DATA SHOWN:
+ + + + + + +
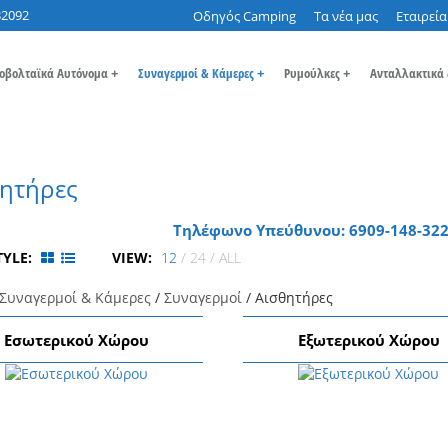
32092
Οδηγός Camping
Τα νέα μας
Εταιρεία
οβολταϊκά Αυτόνομα
+
Συναγερμοί & Κάμερες
+
Ρυμούλκες
+
Ανταλλακτικά
ητήρες
Τηλέφωνο Υπεύθυνου: 6909-148-322
TYLE:
VIEW:
12
/
24
/
ALL
Συναγερμοί & Κάμερες
/
Συναγερμοί
/ Αισθητήρες
Εσωτερικού Χώρου
Εξωτερικού Χώρου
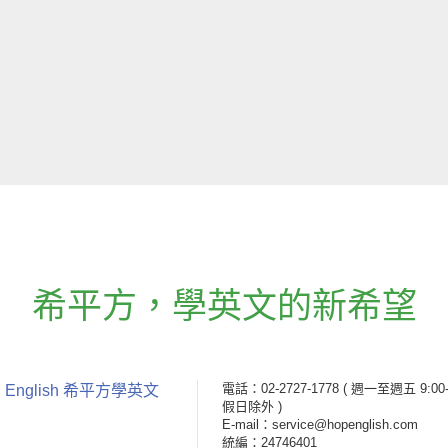
希平方
，
學英文的新希望
電話：02-2727-1778
( 週一至週五 9:00-
 English 希平方學英文
假日除外 )
E-mail：service@hopenglish.com
統編：24746401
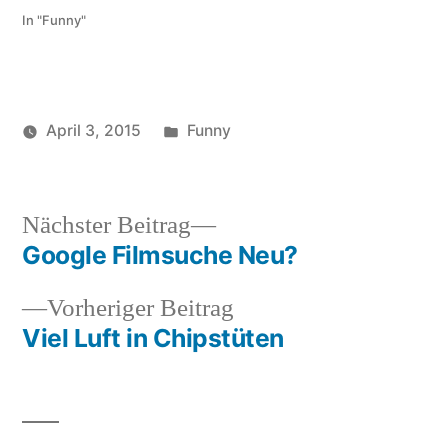
In "Funny"
Veröffentlicht
April 3, 2015
Funny
Veröffentlicht
in
Schlagwörter:
soundbites
frau
,
von
funny
,
fuss
,
Nächster
Nächster Beitrag
karatetrick
,
Beitrag:
Google Filmsuche Neu?
Beitragsnavigation
stock
Vorheriger
Vorheriger Beitrag
Beitrag:
Viel Luft in Chipstüten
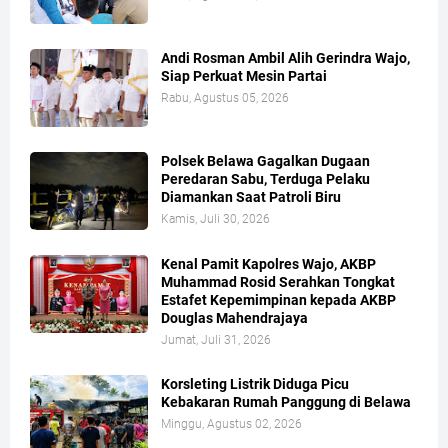
Andi Rosman Ambil Alih Gerindra Wajo,
Siap Perkuat Mesin Partai
Rabu, Agustus 05, 2026
Polsek Belawa Gagalkan Dugaan
Peredaran Sabu, Terduga Pelaku
Diamankan Saat Patroli Biru
Kamis, Juli 30, 2026
Kenal Pamit Kapolres Wajo, AKBP
Muhammad Rosid Serahkan Tongkat
Estafet Kepemimpinan kepada AKBP
Douglas Mahendrajaya
Jumat, Juli 31, 2026
Korsleting Listrik Diduga Picu
Kebakaran Rumah Panggung di Belawa
Minggu, Agustus 02, 2026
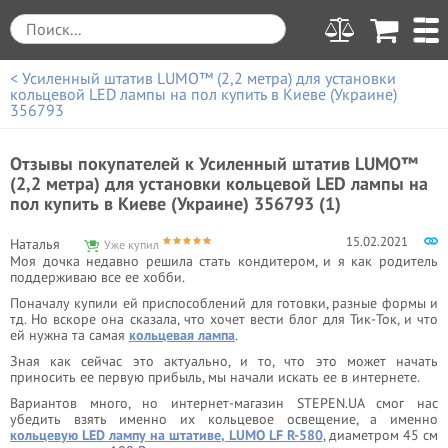
< Усиленный штатив LUMO™ (2,2 метра) для установки
кольцевой LED лампы на пол купить в Киеве (Украине)
356793
Отзывы покупателей к
Усиленный штатив LUMO™
(2,2 метра) для установки кольцевой LED лампы на
пол купить в Киеве (Украине) 356793 (1)
15.02.2021
Наталья
Уже купил
Моя дочка недавно решила стать кондитером, и я как родитель
поддерживаю все ее хобби.
Поначалу купили ей приспособлений для готовки, разные формы и
тд. Но вскоре она сказала, что хочет вести блог для Тик-Ток, и что
ей нужна та самая
кольцевая лампа
.
Зная как сейчас это актуально, и то, что это может начать
приносить ее первую прибыль, мы начали искать ее в интернете.
Вариантов много, но интернет-магазин STEPEN.UA смог нас
убедить взять именно их кольцевое освещение, а именно
кольцевую LED лампу на штативе, LUMO LF R-580
, диаметром 45 см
+ + + + + + +
Determine how many lines of the entries above carry the string "лампы", and give that number alone.

EXERCISE SOLUTION:
2